Story of Wonder
We learn in 1 Chronicles 16 that telling stories of God’s goodness and giving thanks was at the center of Hebrew worship. The Israelites set aside time to practice gratitude within their worship by speaking of God’s mighty deeds and remembering his blessings, wonderful works, and faithfulness.
We’ve begun asking folks in our community to share their Stories of Wonder at our public worship. These are stories of God working in our midst, speaking, leading, and providing for his people. This gives us an opportunity to recognize and rejoice in God’s powerful deeds, and it also trains us to pay attention to how God might be at work in our own lives. This one is from Sarah.

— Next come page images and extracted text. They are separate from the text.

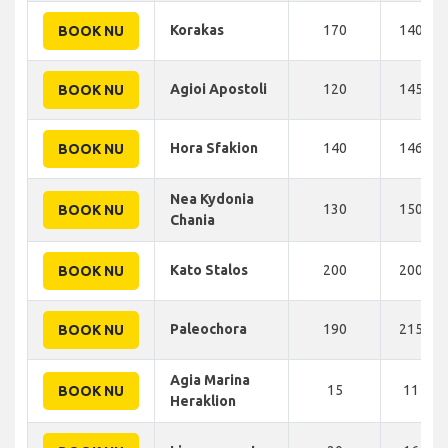
Korakas
170
140 KM
BOOK NU
Agioi Apostoli
120
145 KM
BOOK NU
Hora Sfakion
140
146 KM
BOOK NU
Nea Kydonia
130
150 KM
BOOK NU
Chania
Kato Stalos
200
200 KM
BOOK NU
Paleochora
190
215 KM
BOOK NU
Agia Marina
15
11 KM
BOOK NU
Heraklion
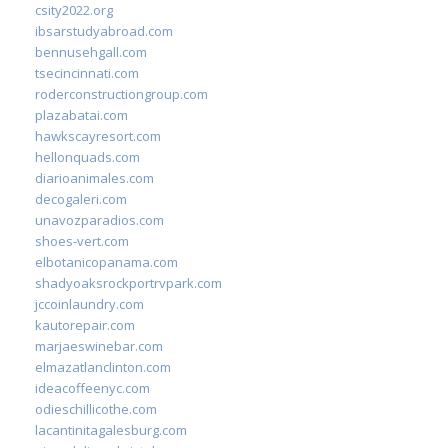
csity2022.org
ibsarstudyabroad.com
bennusehgall.com
tsecincinnati.com
roderconstructiongroup.com
plazabatai.com
hawkscayresort.com
hellonquads.com
diarioanimales.com
decogaleri.com
unavozparadios.com
shoes-vert.com
elbotanicopanama.com
shadyoaksrockportrvpark.com
jccoinlaundry.com
kautorepair.com
marjaeswinebar.com
elmazatlanclinton.com
ideacoffeenyc.com
odieschillicothe.com
lacantinitagalesburg.com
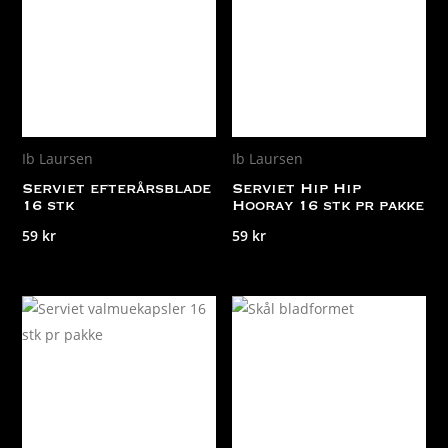
Ib Laursen
Ib Laursen
Serviet efterårsblade
Serviet Hip Hip
16 stk
Hooray 16 stk pr pakke
59
kr
59
kr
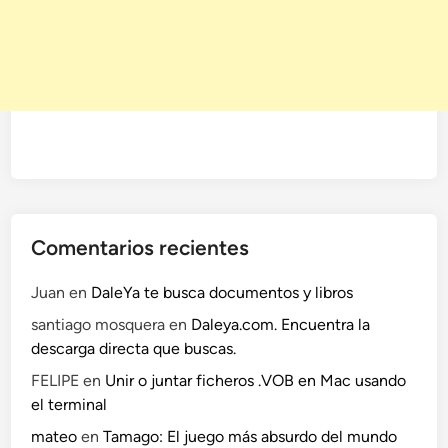
Comentarios recientes
Juan
en
DaleYa te busca documentos y libros
santiago mosquera
en
Daleya.com. Encuentra la
descarga directa que buscas.
FELIPE
en
Unir o juntar ficheros .VOB en Mac usando
el terminal
mateo
en
Tamago: El juego más absurdo del mundo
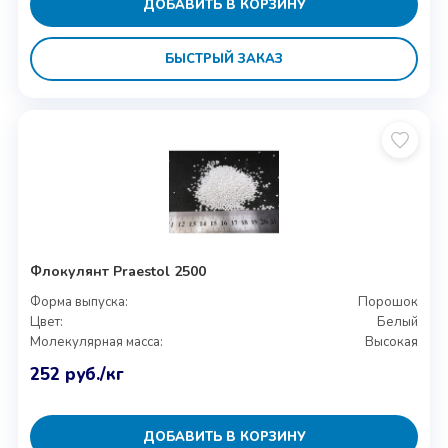
ДОБАВИТЬ В КОРЗИНУ
БЫСТРЫЙ ЗАКАЗ
Флокулянт Praestol 2500
Форма выпуска:
Порошок
Цвет:
Белый
Молекулярная масса:
Высокая
252
руб.
/кг
ДОБАВИТЬ В КОРЗИНУ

Last week I was deeply moved during the sermon, wherein our guest speaker JR Briggs talked about the disciple Thomas, also known as ‘doubting Thomas.’ Thomas doubted that Jesus was resurrected and when Jesus appeared to him, Jesus allows Thomas to touch the wounds in his hands and on his side. There was a famous painting JR put on the on the screen by the Italian painter Carvaggio depicting the scene: Jesus was guiding Thomas’ hand into his side, so that Thomas could touch the wounds of the resurrected Savior and believe. That message was so powerful to me, not only because of the story of Thomas which is powerful enough in and of itself – a man that after having doubted the risen Christ, sells himself into slavery to become a missionary to South Asia. But there is an extra dimension of depth in this for me, because the doubt of the Apostle Thomas is why I am standing here today. Because of Thomas’ doubt and then his willingness to become a slave and share Christ in India, the seed of Christianity in India began to blossom.

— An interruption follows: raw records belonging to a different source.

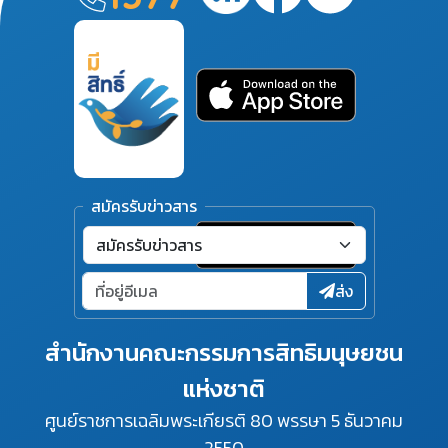
สมัครรับข่าวสาร
ส่ง
สำนักงานคณะกรรมการสิทธิมนุษยชน
แห่งชาติ
ศูนย์ราชการเฉลิมพระเกียรติ 80 พรรษา 5 ธันวาคม
2550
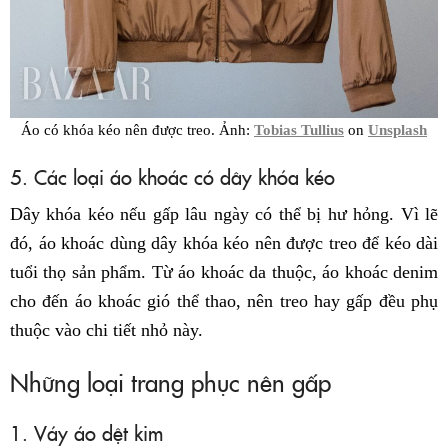
Áo có khóa kéo nên được treo. Ảnh:
Tobias Tullius
on
Unsplash
5. Các loại áo khoác có dây khóa kéo
Dây khóa kéo nếu gấp lâu ngày có thể bị hư hỏng. Vì lẽ
đó, áo khoác dùng dây khóa kéo nên được treo để kéo dài
tuổi thọ sản phẩm. Từ áo khoác da thuộc, áo khoác denim
cho đến áo khoác gió thể thao, nên treo hay gấp đều phụ
thuộc vào chi tiết nhỏ này.
Những loại trang phục nên gấp
1. Váy áo dệt kim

As far back as my family can remember, we have been deeply entrenched in the Christian tradition of the Marthoma church, on both my mother and my father’s side. Marthoma church means “Church of Thomas,” so we have always traced our Christian roots back to the disciple Thomas. Last week I just had an overwhelming sense of gratefulness because Jesus came to Thomas in his doubt, and because Thomas was honest about his doubt, it propelled his faith forward into sowing the seeks of a church that now has over 1 million members worldwide. Just to put this into perspective, India is only 2.3% Christian, and the Marthoma Church is only 3.6% of those Christians, which is about 900,000 people. So what are the odds that my great great great great great great grandparents would’ve grown up in the Marthoma Church, and that they would keep their children, and their children, and their children within the church and then eventually my parents, born and brought up in the church who moved to the United States and help found a local Marthoma church congregation in South Florida, would have me attend, wherein I was born and raised accepted Christ? It’s unbelievable! So even standing here, it is deeply shocking and humbling to me to think I wouldn’t be here without the grace of Christ upon Thomas and upon my entire family history.

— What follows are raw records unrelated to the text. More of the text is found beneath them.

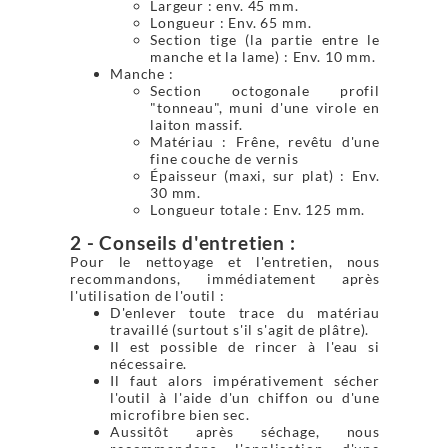
Largeur : env. 45 mm.
Longueur : Env. 65 mm.
Section tige (la partie entre le
manche et la lame) : Env. 10 mm.
Manche :
Section octogonale profil
"tonneau", muni d'une virole en
laiton massif.
Matériau : Frêne, revêtu d'une
fine couche de vernis
Épaisseur (maxi, sur plat) : Env.
30 mm.
Longueur totale : Env. 125 mm.
2 - Conseils d'entretien :
Pour le nettoyage et l'entretien, nous
recommandons, immédiatement après
l'utilisation de l'outil :
D'enlever toute trace du matériau
travaillé (surtout s'il s'agit de plâtre).
Il est possible de rincer à l'eau si
nécessaire.
Il faut alors impérativement sécher
l'outil à l'aide d'un chiffon ou d'une
microfibre bien sec.
Aussitôt après séchage, nous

So while JR was speaking, and as I was thinking about my upbringing and my conversion in the Mar Thoma church, I thought to myself, “Jesus would’ve come down to earth, chosen Thomas as a disciple, put himself through all of the agony of the cross, been resurrected, confronted Thomas’ doubt and then sent Thomas to India, just so that I, Sarah, would be a follower of Christ.” Jesus would have done it all just for me, and that’s the truth and that is what it truly feels like. Because the odds of it all are unbelievable. I also kept thinking the depth of what God can do through a sinner and a doubter like me, like you, like Thomas is greater than anything we can fathom. We might not see it or realize it in our lifetime, but you have every reason to believe that the fruit of you confronting your doubt will go far, because I am a Christian as a result of Thomas’ doubt.